Perhaps because he was a total sucker for disinhibition,
Perhaps because he was in part Italian,
Ethics of the tale, Lud knew he had to see Becky
With his own eyes before taking any further step
In his liberal arts education. She must have come
From one of those upper-middle-class, suburban
Think-tank households, where the American dream’s
Highest reveries got achieved in a silence
Broken only by classical music and the sound
Of washing machines: remarkable, though, was not the fact
She had been taking the pill since she was fourteen
As that she still sucked her thumb at twenty.
While one of her hands might thus have been busy
Suckling the kid like a teat, just as easily
The other slapped leather, brandished paper and pen,
And performed some logical feat. Of their conversation,
What comes back to mind is this excerpt. Our friend
(Insisting on the sole tack he knew and,
For good or for evil, could never abandon):
“Yes, but what about Philosophy, what about Plato?!”
“Plato’s OK, but he’s not spectacular.”
“What, then, is ‘spectacular’ according to you?!!”
“A good piece of fiction can be spectacular.”
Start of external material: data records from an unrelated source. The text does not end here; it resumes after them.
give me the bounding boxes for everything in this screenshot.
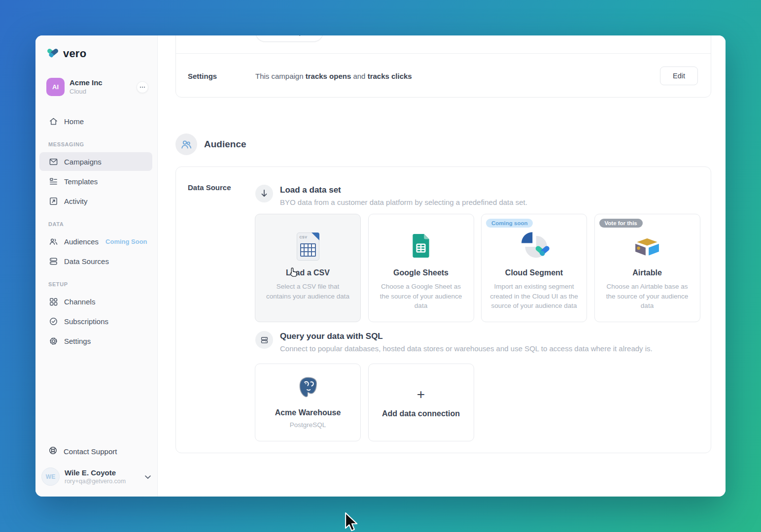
card-title: Load a CSV: [255, 268, 360, 277]
sidebar-item-label: Subscriptions: [64, 317, 108, 326]
user-email: rory+qa@getvero.com: [65, 477, 139, 485]
nav-section-messaging: MESSAGING: [35, 141, 157, 151]
sidebar-item-label: Activity: [64, 197, 88, 205]
database-icon: [48, 256, 58, 266]
sql-section-header: Query your data with SQL Connect to popu…: [255, 331, 653, 353]
card-subtitle: PostgreSQL: [255, 421, 360, 429]
coming-soon-badge: Coming soon: [486, 219, 533, 228]
card-description: Choose a Google Sheet as the source of y…: [369, 282, 474, 311]
load-csv-card[interactable]: CSV Load a CSV Select a CSV file that co…: [255, 214, 361, 322]
hand-cursor: [289, 267, 299, 278]
cloud-segment-card[interactable]: Coming soon Cloud Segment Import an exis…: [481, 214, 587, 322]
check-circle-icon: [48, 316, 58, 326]
activity-icon: [48, 196, 58, 206]
sidebar-item-label: Campaigns: [64, 158, 102, 166]
vote-for-this-badge: Vote for this: [599, 219, 643, 228]
user-name: Wile E. Coyote: [65, 468, 139, 478]
workspace-avatar: AI: [46, 78, 65, 96]
data-source-card: Data Source Load a data set BYO data fro…: [175, 166, 711, 453]
sidebar-item-templates[interactable]: Templates: [39, 172, 152, 191]
sidebar-item-subscriptions[interactable]: Subscriptions: [39, 312, 152, 331]
audience-section-header: Audience: [175, 133, 246, 155]
user-menu[interactable]: WE Wile E. Coyote rory+qa@getvero.com: [41, 467, 151, 486]
tracks-clicks-text: tracks clicks: [368, 72, 412, 80]
user-avatar: WE: [41, 467, 60, 486]
mail-icon: [48, 157, 58, 166]
life-buoy-icon: [48, 446, 58, 457]
workspace-menu-button[interactable]: [137, 81, 148, 93]
users-icon: [48, 236, 58, 246]
workspace-switcher[interactable]: AI Acme Inc Cloud: [42, 75, 152, 99]
sidebar-item-data-sources[interactable]: Data Sources: [39, 252, 152, 270]
sidebar: vero AI Acme Inc Cloud Home MESSAGING: [35, 35, 158, 497]
edit-settings-button[interactable]: Edit: [660, 66, 698, 85]
card-description: Choose an Airtable base as the source of…: [595, 282, 700, 311]
ellipsis-icon: [139, 86, 145, 88]
sidebar-item-channels[interactable]: Channels: [39, 292, 152, 311]
data-source-label: Data Source: [188, 183, 231, 192]
sidebar-item-label: Data Sources: [64, 257, 109, 266]
airtable-card[interactable]: Vote for this Airtable Choose an Airtabl…: [594, 214, 700, 322]
nav-section-setup: SETUP: [35, 281, 157, 291]
contact-support-label: Contact Support: [64, 447, 117, 456]
card-title: Acme Warehouse: [255, 408, 360, 417]
card-title: Cloud Segment: [482, 268, 587, 277]
mouse-cursor: [345, 512, 361, 532]
settings-summary: This campaign tracks opens and tracks cl…: [255, 72, 660, 80]
card-title: Airtable: [595, 268, 700, 277]
load-dataset-title: Load a data set: [280, 185, 527, 195]
sidebar-item-home[interactable]: Home: [39, 112, 152, 131]
sidebar-item-audiences[interactable]: Audiences Coming Soon: [39, 232, 152, 251]
contact-support-link[interactable]: Contact Support: [39, 442, 152, 461]
people-icon: [180, 139, 192, 150]
app-window: vero AI Acme Inc Cloud Home MESSAGING: [35, 35, 726, 497]
sql-section-title: Query your data with SQL: [280, 331, 653, 341]
sidebar-item-activity[interactable]: Activity: [39, 192, 152, 210]
card-description: Import an existing segment created in th…: [482, 282, 587, 311]
sql-cards-row: Acme Warehouse PostgreSQL + Add data con…: [255, 364, 474, 441]
sidebar-item-label: Channels: [64, 298, 95, 306]
audience-icon-circle: [175, 133, 197, 155]
show-all-templates-button[interactable]: Show all templates: [255, 35, 323, 42]
postgresql-icon: [297, 376, 319, 399]
audience-title: Audience: [204, 139, 246, 150]
google-sheets-card[interactable]: Google Sheets Choose a Google Sheet as t…: [368, 214, 474, 322]
download-icon-circle: [255, 185, 273, 202]
vero-logo: vero: [35, 45, 157, 62]
settings-label: Settings: [188, 72, 255, 80]
coming-soon-badge: Coming Soon: [105, 238, 147, 245]
sidebar-item-label: Audiences: [64, 237, 99, 246]
sidebar-item-campaigns[interactable]: Campaigns: [39, 152, 152, 171]
card-title: Google Sheets: [369, 268, 474, 277]
load-dataset-header: Load a data set BYO data from a customer…: [255, 185, 527, 206]
dataset-cards-row: CSV Load a CSV Select a CSV file that co…: [255, 214, 700, 322]
card-title: Add data connection: [369, 409, 474, 418]
csv-file-icon: CSV: [297, 233, 319, 261]
google-sheets-icon: [411, 233, 431, 259]
gear-icon: [48, 336, 58, 346]
download-arrow-icon: [260, 189, 268, 198]
workspace-plan: Cloud: [69, 88, 132, 96]
airtable-icon: [633, 234, 661, 259]
data-store-icon: [260, 336, 269, 344]
workspace-name: Acme Inc: [69, 78, 132, 88]
sidebar-item-settings[interactable]: Settings: [39, 332, 152, 350]
campaign-settings-card: Show all templates Settings This campaig…: [175, 35, 711, 98]
add-data-connection-card[interactable]: + Add data connection: [368, 364, 474, 441]
tracks-opens-text: tracks opens: [306, 72, 351, 80]
sidebar-nav: Home MESSAGING Campaigns Templates Activ: [35, 111, 157, 351]
card-description: Select a CSV file that contains your aud…: [255, 282, 360, 301]
sidebar-item-label: Templates: [64, 177, 98, 186]
load-dataset-description: BYO data from a customer data platform b…: [280, 198, 527, 206]
sql-section-description: Connect to popular databases, hosted dat…: [280, 344, 653, 353]
sidebar-item-label: Settings: [64, 337, 91, 345]
acme-warehouse-card[interactable]: Acme Warehouse PostgreSQL: [255, 364, 361, 441]
settings-row: Settings This campaign tracks opens and …: [176, 54, 711, 98]
cloud-segment-icon: [515, 231, 553, 262]
logo-text: vero: [63, 47, 86, 60]
home-icon: [48, 116, 58, 126]
plus-icon: +: [369, 388, 474, 401]
nav-section-data: DATA: [35, 221, 157, 231]
main-content: Show all templates Settings This campaig…: [158, 35, 726, 497]
grid-icon: [48, 297, 58, 306]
Though he did not at all agree with them,
Her answers nevertheless agreed with him,
Left his mouth more shut than open.
Who had ever heard a vernacular
Of such an exquisitely philosophic kind,
Except perhaps the happy few, in the good old days
Of Bloomsbury, who had got it straight
From Wittgenstein? I will linger just enough
In these circles to add that Becky even matched Sraffa—
In terms of know-how—when she gave one the finger1
.
What, I ask myself, did Lud learn from her?
I believe it was something he already sensed
But might never have accepted otherwise:
From this sparrow in command of the skies
Whom no amount of adoration could stop
He learned that he was oppressive
And had no choice but either to find out how not
To be so, or to die. Whether he did in the end,
The rest may, I hope, help the ladies decide.


  1. Piero Sraffa (1898-1983), Italian economist, reader emeritus at Cambridge University; in regard to the episode in which he “gave the finger” to Wittgenstein as an example of a proposition without a logical form.